O governo federal anunciou ontem um “pacote de bondades” para os aposentados e pensionistas do Instituto Nacional do Seguro Social (INSS). Eles receberão metade do 13º salário, uma bolada de R$ 10 bilhões, referente a folha de pagamento de agosto, a ser creditada em conta já nos primeiros dias de setembro.
No mesmo mês, 117.135 contribuintes que se aposentaram pelo valor máximo de benefícios no período entre 5 de abril de 1991 e 1º de janeiro de 2004 receberão aumento relativo a uma diferença, que foi concedida pela Justiça e é resultado da aplicação indevida do teto de benefícios. Essa decisão judicial envolve também o pagamento de um estoque de R$ 1,693 bilhão, referente à diferença devida durante cinco anos.

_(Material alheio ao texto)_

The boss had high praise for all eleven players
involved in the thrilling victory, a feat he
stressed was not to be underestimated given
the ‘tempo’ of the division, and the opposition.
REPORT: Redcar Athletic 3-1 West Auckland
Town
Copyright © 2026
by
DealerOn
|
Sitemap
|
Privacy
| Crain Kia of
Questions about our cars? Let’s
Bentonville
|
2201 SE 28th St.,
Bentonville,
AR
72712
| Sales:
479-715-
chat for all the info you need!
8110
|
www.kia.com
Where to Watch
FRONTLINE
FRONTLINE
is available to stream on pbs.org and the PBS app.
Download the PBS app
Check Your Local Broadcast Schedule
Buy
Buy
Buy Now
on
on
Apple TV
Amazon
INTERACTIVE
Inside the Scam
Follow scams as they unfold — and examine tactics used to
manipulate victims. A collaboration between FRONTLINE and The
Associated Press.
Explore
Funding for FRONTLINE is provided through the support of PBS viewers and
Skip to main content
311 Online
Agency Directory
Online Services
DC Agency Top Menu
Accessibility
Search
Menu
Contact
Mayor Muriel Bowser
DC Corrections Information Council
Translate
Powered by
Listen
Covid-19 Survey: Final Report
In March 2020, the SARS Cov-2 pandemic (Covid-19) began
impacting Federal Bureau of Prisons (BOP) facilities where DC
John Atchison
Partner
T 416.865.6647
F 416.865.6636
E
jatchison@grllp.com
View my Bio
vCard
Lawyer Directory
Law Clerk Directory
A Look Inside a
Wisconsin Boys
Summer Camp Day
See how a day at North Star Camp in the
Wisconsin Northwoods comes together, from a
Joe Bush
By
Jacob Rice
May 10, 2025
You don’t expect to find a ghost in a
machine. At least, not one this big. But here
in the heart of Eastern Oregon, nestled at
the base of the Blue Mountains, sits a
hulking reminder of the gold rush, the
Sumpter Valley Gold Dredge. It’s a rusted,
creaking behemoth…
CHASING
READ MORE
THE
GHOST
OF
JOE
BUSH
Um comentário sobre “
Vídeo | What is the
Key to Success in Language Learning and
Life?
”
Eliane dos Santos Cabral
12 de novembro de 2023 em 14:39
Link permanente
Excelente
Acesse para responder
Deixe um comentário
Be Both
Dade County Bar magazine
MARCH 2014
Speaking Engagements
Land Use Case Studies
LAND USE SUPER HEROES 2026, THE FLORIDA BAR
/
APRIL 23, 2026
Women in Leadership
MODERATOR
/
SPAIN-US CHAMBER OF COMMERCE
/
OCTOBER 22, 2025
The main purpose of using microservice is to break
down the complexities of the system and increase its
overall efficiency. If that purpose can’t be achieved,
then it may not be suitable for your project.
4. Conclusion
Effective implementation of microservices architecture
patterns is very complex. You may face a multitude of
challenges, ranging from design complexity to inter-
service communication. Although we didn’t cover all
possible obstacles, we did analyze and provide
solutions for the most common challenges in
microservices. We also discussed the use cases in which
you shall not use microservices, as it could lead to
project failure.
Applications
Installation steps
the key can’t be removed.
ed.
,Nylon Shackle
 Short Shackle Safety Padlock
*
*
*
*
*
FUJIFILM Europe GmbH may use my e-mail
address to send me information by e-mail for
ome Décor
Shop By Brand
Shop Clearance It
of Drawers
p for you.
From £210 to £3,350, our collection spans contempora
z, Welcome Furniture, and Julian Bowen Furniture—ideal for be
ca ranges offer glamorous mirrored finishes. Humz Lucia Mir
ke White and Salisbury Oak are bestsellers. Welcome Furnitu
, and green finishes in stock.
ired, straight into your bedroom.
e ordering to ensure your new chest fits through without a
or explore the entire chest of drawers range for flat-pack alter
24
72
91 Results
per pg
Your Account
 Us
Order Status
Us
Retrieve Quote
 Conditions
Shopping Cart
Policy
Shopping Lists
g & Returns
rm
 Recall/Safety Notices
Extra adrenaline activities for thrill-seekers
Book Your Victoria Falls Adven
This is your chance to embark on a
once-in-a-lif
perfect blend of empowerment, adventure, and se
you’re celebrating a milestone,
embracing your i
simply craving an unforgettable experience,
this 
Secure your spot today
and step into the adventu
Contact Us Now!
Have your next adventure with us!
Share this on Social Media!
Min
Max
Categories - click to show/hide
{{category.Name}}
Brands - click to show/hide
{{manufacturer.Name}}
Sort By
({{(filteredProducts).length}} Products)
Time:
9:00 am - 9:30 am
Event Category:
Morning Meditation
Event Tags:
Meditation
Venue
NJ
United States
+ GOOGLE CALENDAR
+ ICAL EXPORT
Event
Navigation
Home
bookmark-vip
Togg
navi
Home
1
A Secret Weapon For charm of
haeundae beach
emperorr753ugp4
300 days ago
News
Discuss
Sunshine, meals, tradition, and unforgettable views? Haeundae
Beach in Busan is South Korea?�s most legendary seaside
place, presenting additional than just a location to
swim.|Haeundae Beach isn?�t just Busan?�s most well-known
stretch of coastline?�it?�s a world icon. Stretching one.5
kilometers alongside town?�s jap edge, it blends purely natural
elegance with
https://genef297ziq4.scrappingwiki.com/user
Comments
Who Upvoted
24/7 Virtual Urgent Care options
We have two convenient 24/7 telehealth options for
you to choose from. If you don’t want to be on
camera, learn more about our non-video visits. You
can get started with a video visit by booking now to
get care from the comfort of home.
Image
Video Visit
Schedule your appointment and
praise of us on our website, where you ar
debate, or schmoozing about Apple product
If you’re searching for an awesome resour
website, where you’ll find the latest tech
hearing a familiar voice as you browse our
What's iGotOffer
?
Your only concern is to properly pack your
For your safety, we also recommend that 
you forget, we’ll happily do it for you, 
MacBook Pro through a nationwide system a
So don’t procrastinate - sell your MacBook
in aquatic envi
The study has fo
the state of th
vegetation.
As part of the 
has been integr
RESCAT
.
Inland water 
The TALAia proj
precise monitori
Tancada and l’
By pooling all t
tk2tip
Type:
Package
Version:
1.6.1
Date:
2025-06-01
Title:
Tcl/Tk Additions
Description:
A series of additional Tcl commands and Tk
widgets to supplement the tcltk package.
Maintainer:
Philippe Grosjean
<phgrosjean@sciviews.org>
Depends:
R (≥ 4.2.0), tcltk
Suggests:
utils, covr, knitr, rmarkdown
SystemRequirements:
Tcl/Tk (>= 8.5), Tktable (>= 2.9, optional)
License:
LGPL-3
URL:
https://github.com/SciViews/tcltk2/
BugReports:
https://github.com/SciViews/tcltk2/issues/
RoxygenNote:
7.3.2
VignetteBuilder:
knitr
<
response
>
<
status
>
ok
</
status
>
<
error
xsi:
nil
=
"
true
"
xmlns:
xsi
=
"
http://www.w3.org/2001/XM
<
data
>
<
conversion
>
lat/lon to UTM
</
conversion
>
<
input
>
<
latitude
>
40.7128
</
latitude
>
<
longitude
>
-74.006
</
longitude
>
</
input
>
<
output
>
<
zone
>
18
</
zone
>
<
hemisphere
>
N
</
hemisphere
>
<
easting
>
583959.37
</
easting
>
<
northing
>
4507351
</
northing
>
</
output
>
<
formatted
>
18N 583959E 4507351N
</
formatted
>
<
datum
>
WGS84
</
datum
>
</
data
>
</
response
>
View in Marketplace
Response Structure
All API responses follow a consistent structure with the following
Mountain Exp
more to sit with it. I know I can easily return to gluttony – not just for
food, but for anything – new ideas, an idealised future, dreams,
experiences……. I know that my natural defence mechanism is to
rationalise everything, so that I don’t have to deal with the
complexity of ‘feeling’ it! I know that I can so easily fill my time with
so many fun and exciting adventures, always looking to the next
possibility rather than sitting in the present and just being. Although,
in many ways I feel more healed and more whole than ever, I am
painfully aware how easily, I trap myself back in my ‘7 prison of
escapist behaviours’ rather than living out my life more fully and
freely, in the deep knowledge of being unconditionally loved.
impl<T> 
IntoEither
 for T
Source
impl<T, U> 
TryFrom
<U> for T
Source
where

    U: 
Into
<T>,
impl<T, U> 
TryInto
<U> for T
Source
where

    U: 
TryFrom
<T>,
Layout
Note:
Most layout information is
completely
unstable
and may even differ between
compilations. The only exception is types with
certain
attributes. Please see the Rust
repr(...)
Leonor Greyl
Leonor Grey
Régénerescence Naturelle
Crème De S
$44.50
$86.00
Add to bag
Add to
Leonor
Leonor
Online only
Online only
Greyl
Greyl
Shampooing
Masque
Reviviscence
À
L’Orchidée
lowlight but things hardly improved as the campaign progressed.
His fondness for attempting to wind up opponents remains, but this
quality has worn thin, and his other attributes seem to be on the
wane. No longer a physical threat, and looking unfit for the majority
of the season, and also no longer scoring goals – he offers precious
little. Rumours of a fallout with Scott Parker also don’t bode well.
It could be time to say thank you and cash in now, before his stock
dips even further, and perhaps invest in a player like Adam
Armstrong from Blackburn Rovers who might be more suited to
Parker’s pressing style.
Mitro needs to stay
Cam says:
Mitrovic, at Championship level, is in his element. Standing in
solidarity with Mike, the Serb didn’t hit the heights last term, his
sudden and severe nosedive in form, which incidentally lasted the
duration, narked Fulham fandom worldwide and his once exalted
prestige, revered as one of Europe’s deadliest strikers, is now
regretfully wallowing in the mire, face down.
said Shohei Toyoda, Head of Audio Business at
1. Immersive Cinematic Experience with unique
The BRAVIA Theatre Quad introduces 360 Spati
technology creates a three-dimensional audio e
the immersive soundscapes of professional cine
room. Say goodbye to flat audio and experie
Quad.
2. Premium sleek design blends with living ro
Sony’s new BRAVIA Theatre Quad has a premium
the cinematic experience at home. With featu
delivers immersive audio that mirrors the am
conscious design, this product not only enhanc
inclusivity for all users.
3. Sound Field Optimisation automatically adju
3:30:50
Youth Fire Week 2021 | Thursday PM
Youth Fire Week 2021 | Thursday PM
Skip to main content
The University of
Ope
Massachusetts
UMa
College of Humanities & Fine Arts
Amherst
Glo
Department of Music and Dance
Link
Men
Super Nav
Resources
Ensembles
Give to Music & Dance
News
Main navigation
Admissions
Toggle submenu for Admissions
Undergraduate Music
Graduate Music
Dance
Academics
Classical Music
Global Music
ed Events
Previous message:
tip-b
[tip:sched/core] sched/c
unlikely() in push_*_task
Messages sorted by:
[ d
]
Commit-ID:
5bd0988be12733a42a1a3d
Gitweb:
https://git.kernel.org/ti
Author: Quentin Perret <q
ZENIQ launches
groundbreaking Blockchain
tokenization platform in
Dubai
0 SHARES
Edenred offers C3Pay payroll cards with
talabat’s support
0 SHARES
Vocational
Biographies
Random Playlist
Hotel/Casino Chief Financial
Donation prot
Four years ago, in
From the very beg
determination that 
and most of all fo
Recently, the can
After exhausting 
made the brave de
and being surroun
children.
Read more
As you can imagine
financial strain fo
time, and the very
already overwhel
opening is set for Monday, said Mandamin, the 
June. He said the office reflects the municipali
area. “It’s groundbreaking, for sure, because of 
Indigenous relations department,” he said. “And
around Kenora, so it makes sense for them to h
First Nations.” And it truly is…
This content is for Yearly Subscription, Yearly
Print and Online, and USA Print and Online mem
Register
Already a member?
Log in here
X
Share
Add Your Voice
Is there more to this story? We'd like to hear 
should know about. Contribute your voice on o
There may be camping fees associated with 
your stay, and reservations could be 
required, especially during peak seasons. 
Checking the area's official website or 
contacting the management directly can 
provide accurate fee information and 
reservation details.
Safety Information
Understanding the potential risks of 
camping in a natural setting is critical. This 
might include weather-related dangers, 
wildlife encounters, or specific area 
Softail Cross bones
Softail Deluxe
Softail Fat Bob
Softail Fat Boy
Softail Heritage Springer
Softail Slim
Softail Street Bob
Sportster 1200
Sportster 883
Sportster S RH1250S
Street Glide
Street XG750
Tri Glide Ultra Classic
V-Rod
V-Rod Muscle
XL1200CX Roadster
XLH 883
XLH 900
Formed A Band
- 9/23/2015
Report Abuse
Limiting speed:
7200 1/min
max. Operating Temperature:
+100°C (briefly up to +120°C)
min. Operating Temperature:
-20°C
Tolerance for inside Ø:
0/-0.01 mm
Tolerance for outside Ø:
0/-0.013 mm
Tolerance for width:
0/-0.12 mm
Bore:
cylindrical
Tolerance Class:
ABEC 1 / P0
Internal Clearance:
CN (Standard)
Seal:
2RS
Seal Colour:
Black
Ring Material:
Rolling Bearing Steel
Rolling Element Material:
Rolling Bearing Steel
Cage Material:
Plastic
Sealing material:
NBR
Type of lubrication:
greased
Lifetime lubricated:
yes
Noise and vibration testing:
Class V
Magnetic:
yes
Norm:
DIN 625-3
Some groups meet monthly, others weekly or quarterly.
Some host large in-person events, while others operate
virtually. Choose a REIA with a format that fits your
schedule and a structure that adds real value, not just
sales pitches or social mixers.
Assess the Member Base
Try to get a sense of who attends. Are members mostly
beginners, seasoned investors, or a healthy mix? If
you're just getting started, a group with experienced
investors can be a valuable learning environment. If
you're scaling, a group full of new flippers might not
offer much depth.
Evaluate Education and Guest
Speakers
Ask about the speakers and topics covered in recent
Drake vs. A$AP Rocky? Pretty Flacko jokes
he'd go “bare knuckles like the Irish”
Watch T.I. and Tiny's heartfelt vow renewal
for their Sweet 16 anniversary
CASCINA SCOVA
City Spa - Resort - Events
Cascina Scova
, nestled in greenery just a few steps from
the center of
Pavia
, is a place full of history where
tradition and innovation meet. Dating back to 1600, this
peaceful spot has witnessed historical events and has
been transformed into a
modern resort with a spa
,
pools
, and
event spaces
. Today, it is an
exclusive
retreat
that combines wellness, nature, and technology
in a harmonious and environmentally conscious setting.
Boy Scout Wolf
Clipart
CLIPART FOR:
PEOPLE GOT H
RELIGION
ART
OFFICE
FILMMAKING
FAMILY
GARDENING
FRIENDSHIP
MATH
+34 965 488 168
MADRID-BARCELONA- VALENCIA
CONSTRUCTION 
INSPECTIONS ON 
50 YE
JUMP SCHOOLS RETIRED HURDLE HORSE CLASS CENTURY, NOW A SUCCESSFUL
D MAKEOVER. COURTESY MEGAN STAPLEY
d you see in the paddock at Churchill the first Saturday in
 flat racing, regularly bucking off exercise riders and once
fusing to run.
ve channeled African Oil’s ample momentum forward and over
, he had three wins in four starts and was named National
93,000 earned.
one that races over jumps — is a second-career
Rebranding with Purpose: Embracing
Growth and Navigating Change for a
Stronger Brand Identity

“As notícias são boas”, disse o ministro da Previdência Social, Garibaldi Alves. Ele anunciou que se reunirá hoje com representantes do Ministério da Fazenda e da Advocacia-Geral da União (AGU) para decidir a forma como serão pagos os atrasados. Poderá haver parcelamento, disse o ministro.
Justiça
O governo decidiu aumentar esse grupo de benefícios para cumprir decisão do Supremo Tribunal Federal (STF). A Corte concluiu, em setembro do ano passado, que o INSS havia aplicado o teto previdenciário de forma indevida.
Isso ocorreu com as pessoas que, pela regra de cálculo das aposentadorias, teriam direito a um benefício maior do que o máximo concedido à época. Da maneira como o INSS fez, essas pessoas simplesmente perderam a diferença entre o teto e o que seria, em tese, o valor a receber.
O STF entendeu que essa diferença não deveria ser totalmente perdida. Ela poderia ser recuperada, ao menos em parte, na primeira vez em que o teto tivesse seu valor fixado na Constituição Federal. Isso ocorreu duas vezes: em 1998, pela Emenda Constitucional 20, que elevou o teto de R$ 1.081,50 para R$ 1.200,00 e em 2003, pela Emenda Constitucional 41, pela qual o valor máximo passou de R$ 1.869,34 para R$ 2.400,00. A decisão do STF se deu no processo de um beneficiário que se aposentou em 1995 e que reivindicava o direito de receber o reajuste concedido em 1998.
Segundo o presidente do INSS, Mauro Hauschild, os beneficiários não precisam fazer nada para receber o aumento. Aqueles que consideram ter direito à diferença devem ficar atentos ao pagamento recebido em setembro. Caso não recebam, devem procurar os postos do INSS. “Não adianta ir agora, pois isso pode tumultuar o processo”, alertou.
Quanto à antecipação do 13º a aposentados e pensionistas, Garibaldi Alves anunciou que um entendimento entre os ministérios da Previdência e da Fazenda permitirá o pagamento da metade do benefício no início de setembro. A medida será objeto de um decreto da presidente Dilma Rousseff.
A antecipação do 13º era fruto de um acordo do governo com entidades representativas dos aposentados, que vigorou até 2010. Por isso, foi preciso negociar neste ano para manter o pagamento adiantado. A intenção de Garibaldi Alves é, em 2012, pagar o 13º em julho e em 2013, em junho.